Does this mean, if we want to send these predefined error codes for the other hooks (E.g., /schedule, /start, etc.), then we can use the following format above using a JSON with errorResponseCode
along with 2xx status code? or should we use the non-2xx status code?
Also, by the way, is there any ticket or page regarding your implementation for the hook retries? so we can watch for any updates?
Thank you.
Hey @StevenPila,
My apologies for a day in responding to this. A few quick updates:
-
We’ve updated our documentation to be more informative regarding the use of error codes. These can be included in any non-2xx response to provide more details about what happened. Hopefully this helps - please let us know if it isn’t clear and we can explore further updates.
-
Retries are coming soon, you can follow here on AC-2572. Where we receive a non-2xx response which does not include an errorResponseCode
in its response, we’ll try a few more attempts before failing the migration.
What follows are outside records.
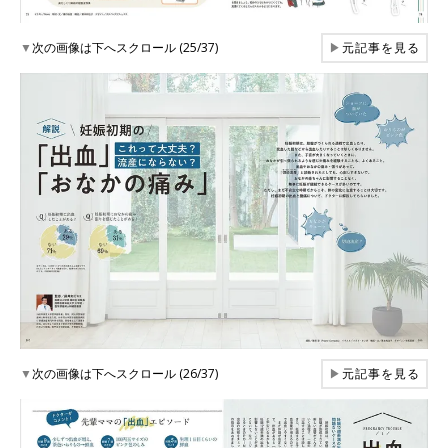
▼
次の画像は下へスクロール (25/37)
▶
元記事を見る
▼
次の画像は下へスクロール (26/37)
▶
元記事を見る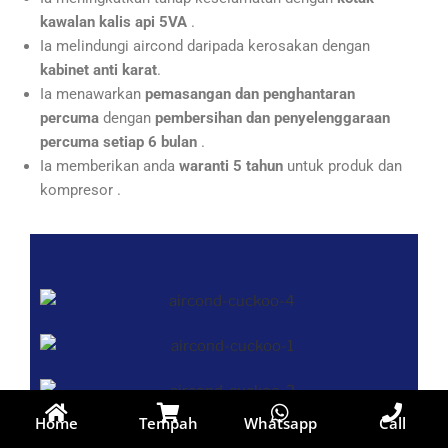
kawalan kalis api 5VA
.
Ia melindungi aircond daripada kerosakan dengan
kabinet anti karat
.
Ia menawarkan
pemasangan dan penghantaran
percuma
dengan
pembersihan dan penyelenggaraan
percuma setiap 6 bulan
.
Ia memberikan anda
waranti 5 tahun
untuk produk dan
kompresor .
Home
Tempah
Whatsapp
Call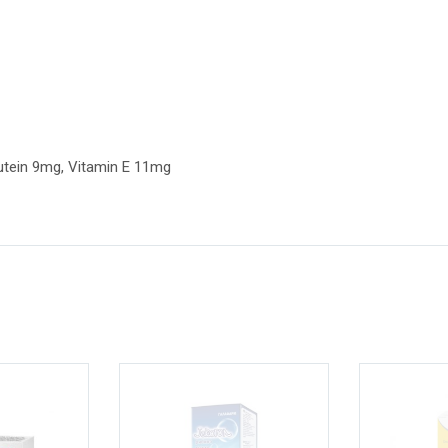
Lutein 9mg, Vitamin E 11mg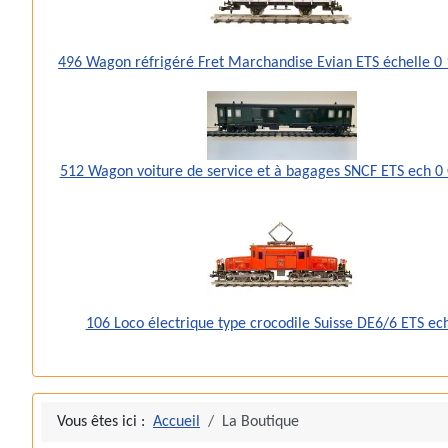
496 Wagon réfrigéré Fret Marchandise Evian ETS échelle 
512 Wagon voiture de service et à bagages SNCF ETS ech 0
106 Loco électrique type crocodile Suisse DE6/6 ETS ec
Vous êtes ici :
Accueil
La Boutique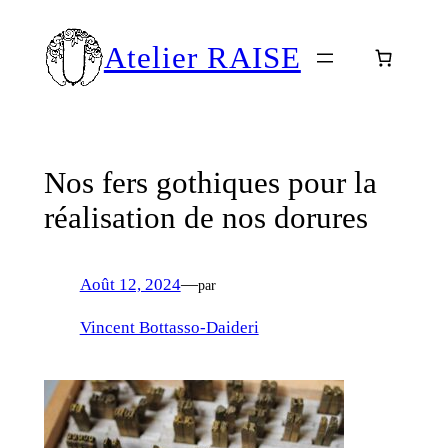
Aller
au
Atelier RAISE
contenu
Nos fers gothiques pour la
réalisation de nos dorures
Août 12, 2024
—
par
Vincent Bottasso-Daideri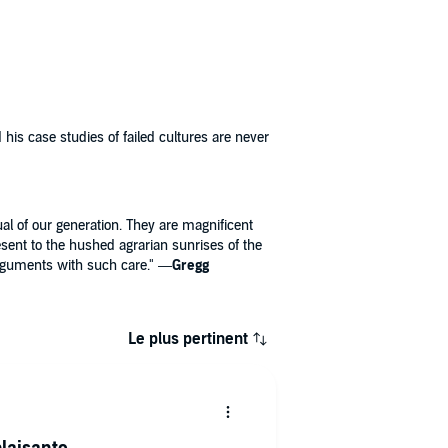
d his case studies of failed cultures are never
al of our generation. They are magnificent
resent to the hushed agrarian sunrises of the
 arguments with such care." —
Gregg
Le plus pertinent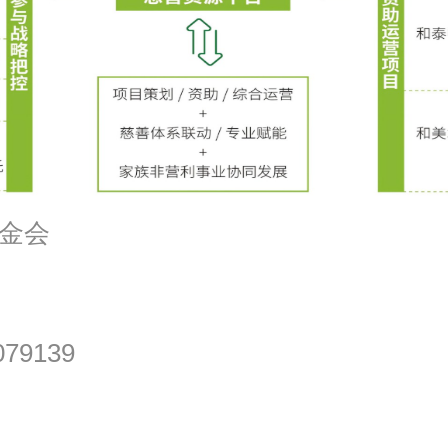
金会
79139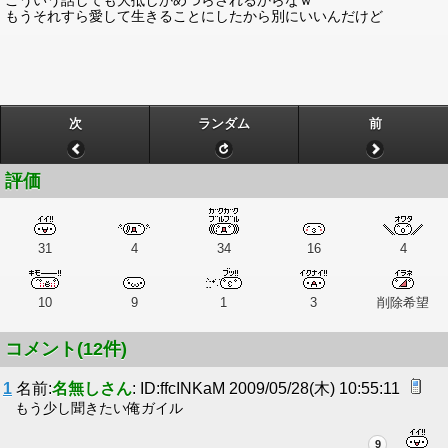
こういう話しても大抵しかめつらされるからなｗ
もうそれすら愛して生きることにしたから別にいいんだけど
次
ランダム
前
評価
31
4
34
16
4
10
9
1
3
削除希望
コメント(12件)
1
名前:
名無しさん
: ID:ffcINKaM 2009/05/28(木) 10:55:11
もう少し聞きたい俺ガイル
9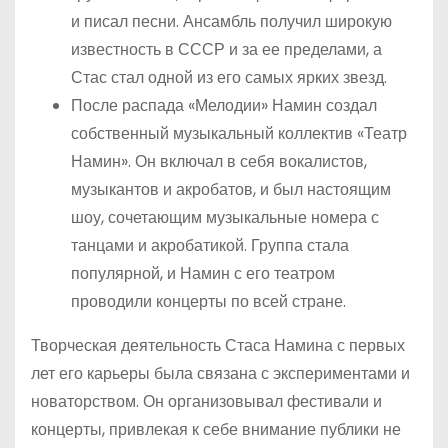
и писал песни. Ансамбль получил широкую
известность в СССР и за ее пределами, а
Стас стал одной из его самых ярких звезд.
После распада «Мелодии» Намин создал
собственный музыкальный коллектив «Театр
Намин». Он включал в себя вокалистов,
музыкантов и акробатов, и был настоящим
шоу, сочетающим музыкальные номера с
танцами и акробатикой. Группа стала
популярной, и Намин с его театром
проводили концерты по всей стране.
Творческая деятельность Стаса Намина с первых
лет его карьеры была связана с экспериментами и
новаторством. Он организовывал фестивали и
концерты, привлекая к себе внимание публики не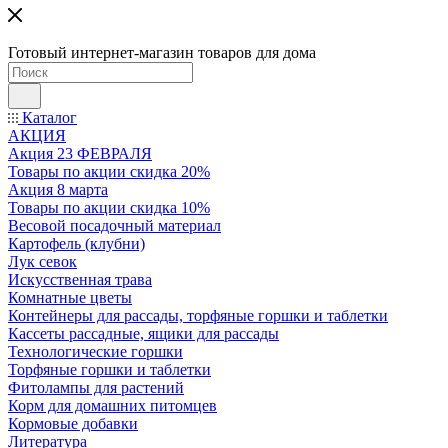
Готовый интернет-магазин товаров для дома
Каталог
АКЦИЯ
Акция 23 ФЕВРАЛЯ
Товары по акции скидка 20%
Акция 8 марта
Товары по акции скидка 10%
Весовой посадочный материал
Картофель (клубни)
Лук севок
Искусственная трава
Комнатные цветы
Контейнеры для рассады, торфяные горшки и таблетки
Кассеты рассадные, ящики для рассады
Технологические горшки
Торфяные горшки и таблетки
Фитолампы для растений
Корм для домашних питомцев
Кормовые добавки
Литература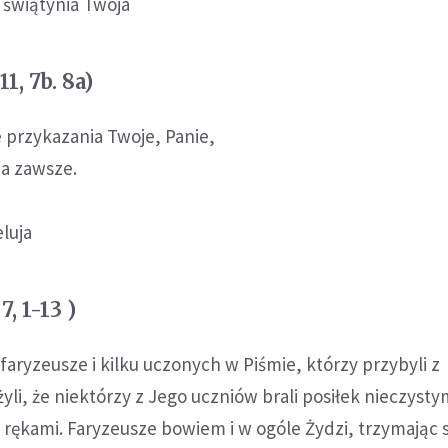
t świątynia Twoja
1, 7b. 8a)
 przykazania Twoje, Panie,
na zawsze.
eluja
, 1-13 )
 faryzeusze i kilku uczonych w Piśmie, którzy przybyli z
yli, że niektórzy z Jego uczniów brali posiłek nieczystym
rękami. Faryzeusze bowiem i w ogóle Żydzi, trzymając si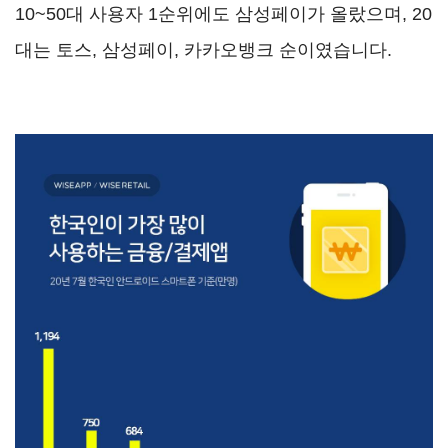
10~50대 사용자 1순위에도 삼성페이가 올랐으며, 20
대는 토스, 삼성페이, 카카오뱅크 순이였습니다.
This means a decreased likelihood of transient errors resulting in a full migration failure for customers.
1 Like
Hi @SeanBourke , no worries, thank you for the clarifications and addressing our concern. I really appreciate it.
Also, just wanted to ask, is there any plan already on when the retry mechanism will be implemented?
Hey @StevenPila,
We’ve released some improvements to the retry mechanisms for the data residency migration hooks. The related documentation has been updated to reflect this improved behaviour.